Features

Check Up: Connie Moore

Every month during our 10-year celebration, we revisit an individual we interviewed or who played a significant role in the issue published a decade ago. Ten years later, an attorney and her partner still strive to protect our families

By Thomas Blanton
Photo by Gavyn Aaron

Connie Moore and Deborah Hunt_2004When Connie Moore and her partner Deborah Hunt (pictured, Moore on right) opened their lesbian/feminist law practice in the middle of the Montrose back in 1987, they found a significant lack of information regarding the legal rights of gay, lesbian, bisexual, and transgender persons.

“One of our goals was to provide as much information as we could.” Moore says. She remembers that when OutSmart asked them to write a monthly legal column, “We jumped at the chance.”

Moore and Hunt’s “OutLaw” column—launched a decade ago this month with a Moore-written piece—brought in overwhelming feedback from both readers and those seeking legal counsel. Over the several years the column ran, the two lawyers (who penned columns in alternate months) utilized the opportunity to discuss a wide range of topics, everything from family law to landlord/tenant issues. “We covered a lot of ground,” Moore recalls.

Looking back over her 17 years of law practice, especially the last 10 years since she wrote that first column, Moore says that the community has become a group of more educated consumers when it comes to the law.
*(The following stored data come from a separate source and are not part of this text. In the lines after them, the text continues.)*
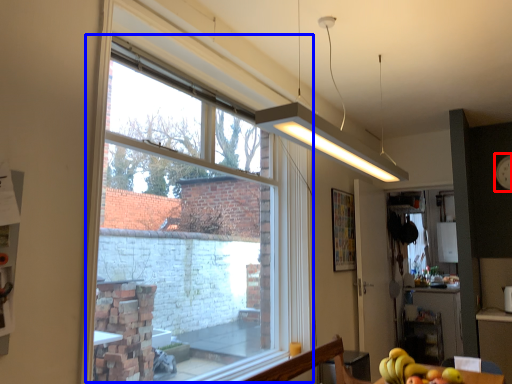 Question: Among these objects, which one is farthest to the camera, clock (highlighted by a red box) or window (highlighted by a blue box)?

Choices:
 (A) clock
 (B) window

Answer: (A) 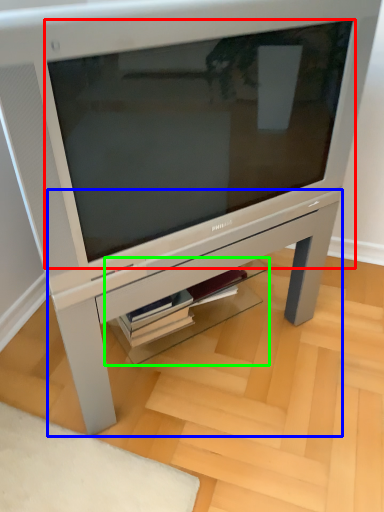 Question: Which is nearer to the computer monitor (highlighted by a red box)? table (highlighted by a blue box) or shelf (highlighted by a green box).

Choices:
 (A) table
 (B) shelf

Answer: (A) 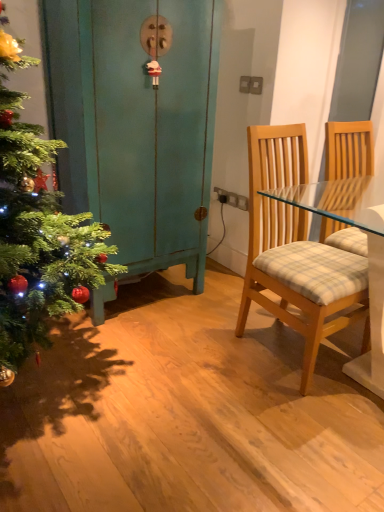 At what (x,y) coordinates should I click in order to perform the action: click on free space in front of teal painted wood dresser at left. Please return your answer as a coordinate pair (x, y). Looking at the image, I should click on (135, 350). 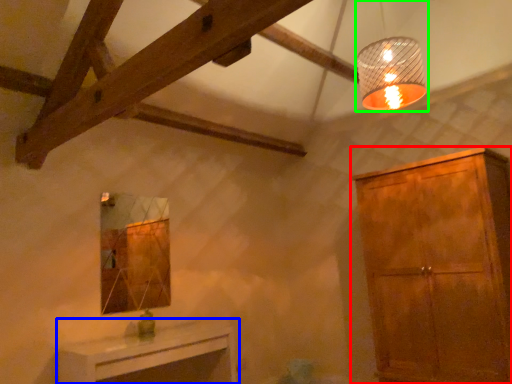 Question: Which is farther away from cabinetry (highlighted by a red box)? table (highlighted by a blue box) or lamp (highlighted by a green box)?

Choices:
 (A) table
 (B) lamp

Answer: (A)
“Originally, we worked with people who assumed they would not be treated appropriately,” she explains. “Now, LGBT people have begun to feel as entitled to protection from our court system as anyone else.”

According to Moore, the types of legal issues facing the gay community have evolved significantly. For example, her first “OutLaw” column concerned co-parenting rights, because many LGBT people were beginning to plan families at that time. Now, many are opting for second-parent adoptions. However, not all relationships or family units are able to remain intact, and Moore now sees new problems looming.
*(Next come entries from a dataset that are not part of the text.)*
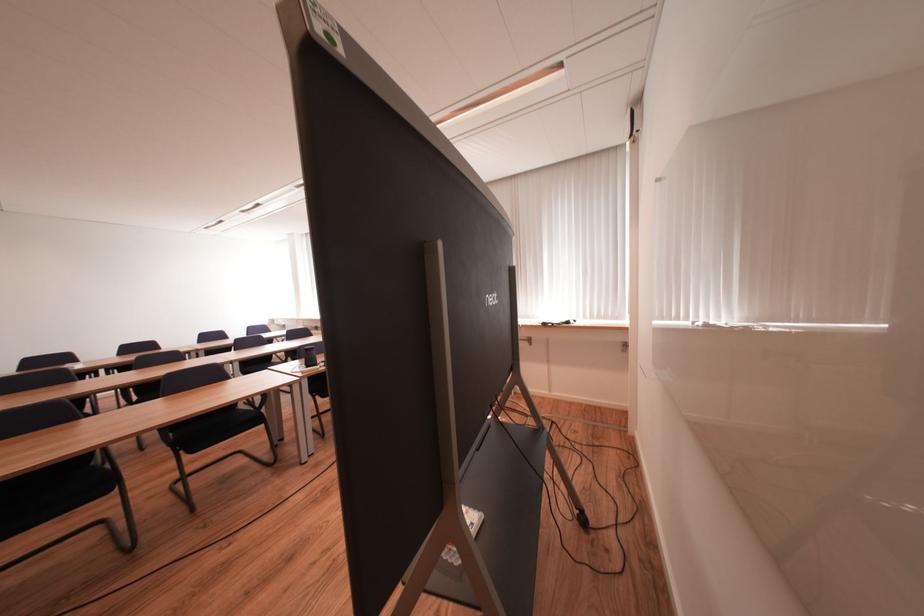 Find where to lift the small black speaker. Please return your answer as a coordinate pair (x, y).

(310, 355) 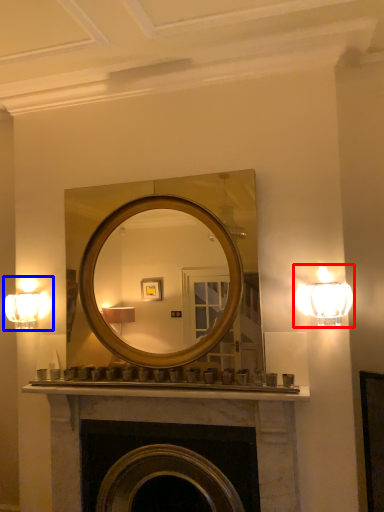 Question: Which of the following is the closest to the observer, lamp (highlighted by a red box) or fixture (highlighted by a blue box)?

Choices:
 (A) lamp
 (B) fixture

Answer: (A) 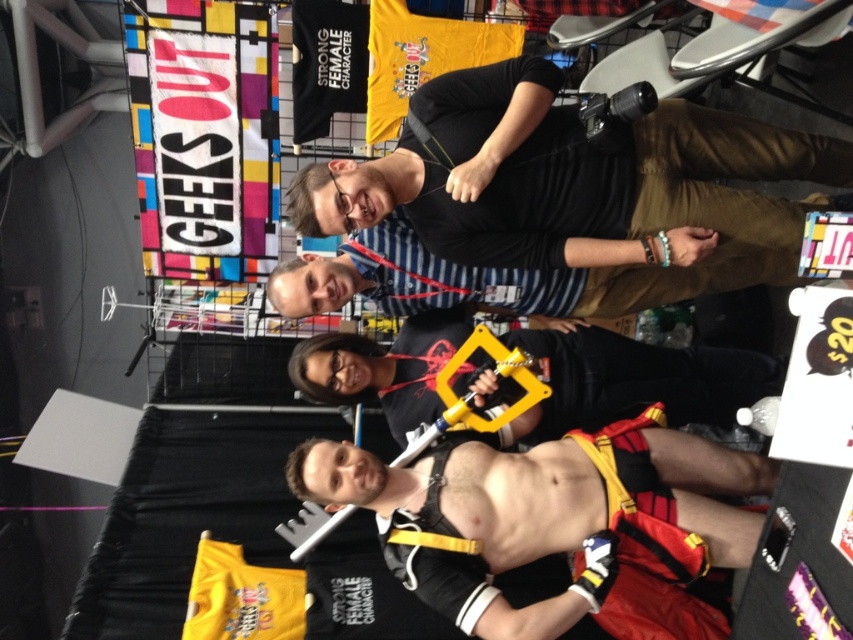 Is black leather harness at center positioned before yellow plastic handcuffs at center?

That is True.

Is point (463, 577) in front of point (700, 358)?

Yes.

You are a GUI agent. You are given a task and a screenshot of the screen. Output one action in this format:
    pyautogui.click(x=<x>, y=<y>)
    Task: Click on the black leather harness at center
    Image resolution: width=853 pixels, height=640 pixels.
    Given the screenshot: What is the action you would take?
    pyautogui.click(x=543, y=515) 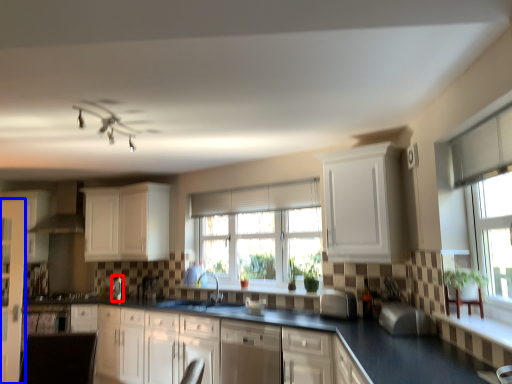 Question: Which of the following is the farthest to the observer, appliance (highlighted by a red box) or screen door (highlighted by a blue box)?

Choices:
 (A) appliance
 (B) screen door

Answer: (A)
“In the last few years, a number of LGBT couples have decided to have children, but decide not to stay together as a family,” she says. “It’s the same issues that heterosexual couples face, but there’s no easy vehicle for divorce, because there’s no marriage in the first place.”

One tactic Moore condemns in such cases is “playing the gay card,” or challenging the validity of an adoption by claiming that one’s former partner is an unfit parent because of his or her homosexuality.

“It’s people trying to use prejudice to rip apart something they were participating in willingly,” Moore says. “It’s incredibly destructive to the entire community. If you’re going to have kids and split up, do it nicely.”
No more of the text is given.